◆ Problem description ◆
The expected output is a copy of every line in the records with the string "element".

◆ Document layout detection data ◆
********
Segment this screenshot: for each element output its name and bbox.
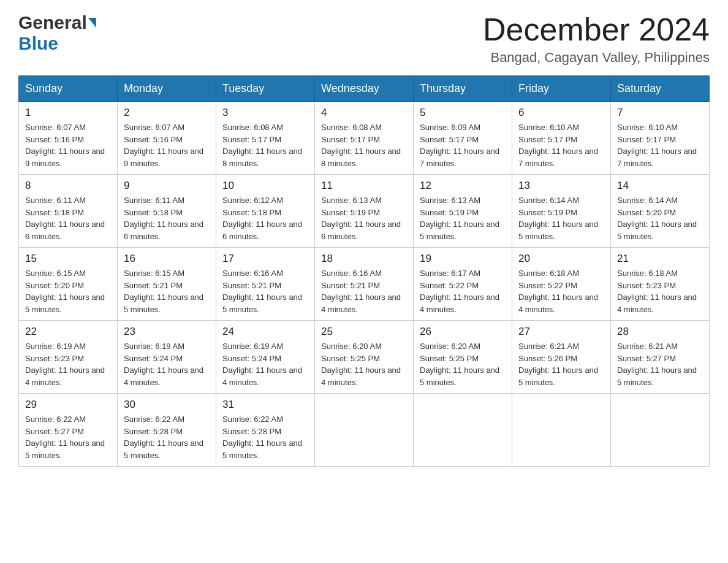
day-info: Sunrise: 6:16 AMSunset: 5:21 PMDaylight:… <box>321 269 401 314</box>
day-number: 30 <box>124 399 210 411</box>
day-info: Sunrise: 6:08 AMSunset: 5:17 PMDaylight:… <box>222 123 302 168</box>
weekday-header-thursday: Thursday <box>414 76 512 102</box>
logo: General Blue <box>18 12 96 54</box>
logo-blue-text: Blue <box>18 33 58 53</box>
day-info: Sunrise: 6:17 AMSunset: 5:22 PMDaylight:… <box>420 269 499 314</box>
day-info: Sunrise: 6:21 AMSunset: 5:26 PMDaylight:… <box>518 342 598 387</box>
calendar-cell: 10 Sunrise: 6:12 AMSunset: 5:18 PMDaylig… <box>216 175 315 248</box>
weekday-header-saturday: Saturday <box>611 76 710 102</box>
day-number: 8 <box>25 180 111 192</box>
day-number: 7 <box>617 107 703 119</box>
day-info: Sunrise: 6:14 AMSunset: 5:19 PMDaylight:… <box>518 196 598 241</box>
calendar-cell: 18 Sunrise: 6:16 AMSunset: 5:21 PMDaylig… <box>315 248 414 321</box>
day-number: 10 <box>222 180 308 192</box>
calendar-cell: 16 Sunrise: 6:15 AMSunset: 5:21 PMDaylig… <box>118 248 216 321</box>
day-number: 11 <box>321 180 407 192</box>
day-number: 13 <box>518 180 604 192</box>
title-area: December 2024 Bangad, Cagayan Valley, Ph… <box>483 12 710 66</box>
calendar-cell <box>611 394 710 467</box>
calendar-cell: 4 Sunrise: 6:08 AMSunset: 5:17 PMDayligh… <box>315 102 414 175</box>
calendar-cell <box>414 394 512 467</box>
calendar-cell: 2 Sunrise: 6:07 AMSunset: 5:16 PMDayligh… <box>118 102 216 175</box>
day-info: Sunrise: 6:20 AMSunset: 5:25 PMDaylight:… <box>321 342 401 387</box>
calendar-cell: 19 Sunrise: 6:17 AMSunset: 5:22 PMDaylig… <box>414 248 512 321</box>
logo-general-text: General <box>18 12 87 33</box>
calendar-cell: 27 Sunrise: 6:21 AMSunset: 5:26 PMDaylig… <box>512 321 611 394</box>
day-number: 24 <box>222 326 308 338</box>
day-info: Sunrise: 6:22 AMSunset: 5:28 PMDaylight:… <box>222 415 302 460</box>
day-info: Sunrise: 6:19 AMSunset: 5:23 PMDaylight:… <box>25 342 105 387</box>
calendar-cell: 17 Sunrise: 6:16 AMSunset: 5:21 PMDaylig… <box>216 248 315 321</box>
page-header: General Blue December 2024 Bangad, Cagay… <box>18 12 710 66</box>
calendar-cell: 13 Sunrise: 6:14 AMSunset: 5:19 PMDaylig… <box>512 175 611 248</box>
day-number: 16 <box>124 253 210 265</box>
weekday-header-sunday: Sunday <box>19 76 118 102</box>
calendar-cell: 28 Sunrise: 6:21 AMSunset: 5:27 PMDaylig… <box>611 321 710 394</box>
calendar-week-row: 22 Sunrise: 6:19 AMSunset: 5:23 PMDaylig… <box>19 321 710 394</box>
calendar-cell: 7 Sunrise: 6:10 AMSunset: 5:17 PMDayligh… <box>611 102 710 175</box>
weekday-header-monday: Monday <box>118 76 216 102</box>
day-number: 18 <box>321 253 407 265</box>
day-number: 29 <box>25 399 111 411</box>
day-info: Sunrise: 6:13 AMSunset: 5:19 PMDaylight:… <box>321 196 401 241</box>
day-info: Sunrise: 6:20 AMSunset: 5:25 PMDaylight:… <box>420 342 499 387</box>
month-title: December 2024 <box>483 12 710 47</box>
calendar-cell: 3 Sunrise: 6:08 AMSunset: 5:17 PMDayligh… <box>216 102 315 175</box>
calendar-cell: 25 Sunrise: 6:20 AMSunset: 5:25 PMDaylig… <box>315 321 414 394</box>
day-number: 9 <box>124 180 210 192</box>
day-info: Sunrise: 6:18 AMSunset: 5:23 PMDaylight:… <box>617 269 697 314</box>
day-number: 27 <box>518 326 604 338</box>
day-info: Sunrise: 6:12 AMSunset: 5:18 PMDaylight:… <box>222 196 302 241</box>
calendar-table: SundayMondayTuesdayWednesdayThursdayFrid… <box>18 75 710 467</box>
weekday-header-row: SundayMondayTuesdayWednesdayThursdayFrid… <box>19 76 710 102</box>
calendar-cell: 31 Sunrise: 6:22 AMSunset: 5:28 PMDaylig… <box>216 394 315 467</box>
weekday-header-tuesday: Tuesday <box>216 76 315 102</box>
day-number: 28 <box>617 326 703 338</box>
day-info: Sunrise: 6:15 AMSunset: 5:21 PMDaylight:… <box>124 269 203 314</box>
calendar-cell: 23 Sunrise: 6:19 AMSunset: 5:24 PMDaylig… <box>118 321 216 394</box>
calendar-cell: 26 Sunrise: 6:20 AMSunset: 5:25 PMDaylig… <box>414 321 512 394</box>
day-info: Sunrise: 6:11 AMSunset: 5:18 PMDaylight:… <box>124 196 203 241</box>
day-info: Sunrise: 6:18 AMSunset: 5:22 PMDaylight:… <box>518 269 598 314</box>
day-info: Sunrise: 6:13 AMSunset: 5:19 PMDaylight:… <box>420 196 499 241</box>
weekday-header-friday: Friday <box>512 76 611 102</box>
calendar-cell: 21 Sunrise: 6:18 AMSunset: 5:23 PMDaylig… <box>611 248 710 321</box>
day-number: 20 <box>518 253 604 265</box>
day-number: 22 <box>25 326 111 338</box>
day-number: 25 <box>321 326 407 338</box>
calendar-week-row: 8 Sunrise: 6:11 AMSunset: 5:18 PMDayligh… <box>19 175 710 248</box>
calendar-cell: 6 Sunrise: 6:10 AMSunset: 5:17 PMDayligh… <box>512 102 611 175</box>
calendar-cell: 15 Sunrise: 6:15 AMSunset: 5:20 PMDaylig… <box>19 248 118 321</box>
day-number: 26 <box>420 326 506 338</box>
day-info: Sunrise: 6:14 AMSunset: 5:20 PMDaylight:… <box>617 196 697 241</box>
calendar-cell: 9 Sunrise: 6:11 AMSunset: 5:18 PMDayligh… <box>118 175 216 248</box>
day-info: Sunrise: 6:22 AMSunset: 5:28 PMDaylight:… <box>124 415 203 460</box>
day-number: 1 <box>25 107 111 119</box>
calendar-cell: 14 Sunrise: 6:14 AMSunset: 5:20 PMDaylig… <box>611 175 710 248</box>
day-number: 15 <box>25 253 111 265</box>
calendar-cell <box>315 394 414 467</box>
day-info: Sunrise: 6:10 AMSunset: 5:17 PMDaylight:… <box>617 123 697 168</box>
calendar-week-row: 15 Sunrise: 6:15 AMSunset: 5:20 PMDaylig… <box>19 248 710 321</box>
weekday-header-wednesday: Wednesday <box>315 76 414 102</box>
day-number: 3 <box>222 107 308 119</box>
day-info: Sunrise: 6:08 AMSunset: 5:17 PMDaylight:… <box>321 123 401 168</box>
day-info: Sunrise: 6:11 AMSunset: 5:18 PMDaylight:… <box>25 196 105 241</box>
day-number: 4 <box>321 107 407 119</box>
location-subtitle: Bangad, Cagayan Valley, Philippines <box>483 50 710 66</box>
calendar-cell <box>512 394 611 467</box>
day-info: Sunrise: 6:22 AMSunset: 5:27 PMDaylight:… <box>25 415 105 460</box>
day-info: Sunrise: 6:07 AMSunset: 5:16 PMDaylight:… <box>124 123 203 168</box>
calendar-cell: 8 Sunrise: 6:11 AMSunset: 5:18 PMDayligh… <box>19 175 118 248</box>
day-number: 12 <box>420 180 506 192</box>
day-number: 23 <box>124 326 210 338</box>
day-info: Sunrise: 6:15 AMSunset: 5:20 PMDaylight:… <box>25 269 105 314</box>
calendar-week-row: 1 Sunrise: 6:07 AMSunset: 5:16 PMDayligh… <box>19 102 710 175</box>
day-info: Sunrise: 6:09 AMSunset: 5:17 PMDaylight:… <box>420 123 499 168</box>
day-info: Sunrise: 6:16 AMSunset: 5:21 PMDaylight:… <box>222 269 302 314</box>
calendar-cell: 29 Sunrise: 6:22 AMSunset: 5:27 PMDaylig… <box>19 394 118 467</box>
day-number: 21 <box>617 253 703 265</box>
day-number: 5 <box>420 107 506 119</box>
calendar-cell: 12 Sunrise: 6:13 AMSunset: 5:19 PMDaylig… <box>414 175 512 248</box>
calendar-cell: 1 Sunrise: 6:07 AMSunset: 5:16 PMDayligh… <box>19 102 118 175</box>
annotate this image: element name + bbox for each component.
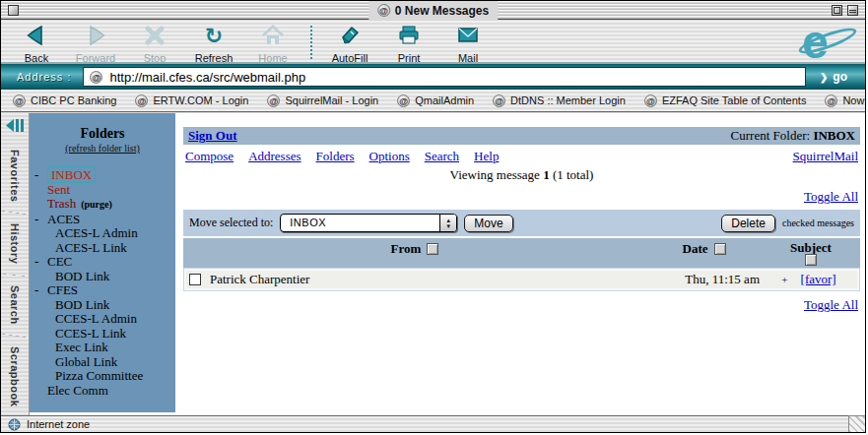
********
◆ Answer below ◆
Segment this screenshot: for each element output its name and bbox.
annotate this image: element name + bbox for each component.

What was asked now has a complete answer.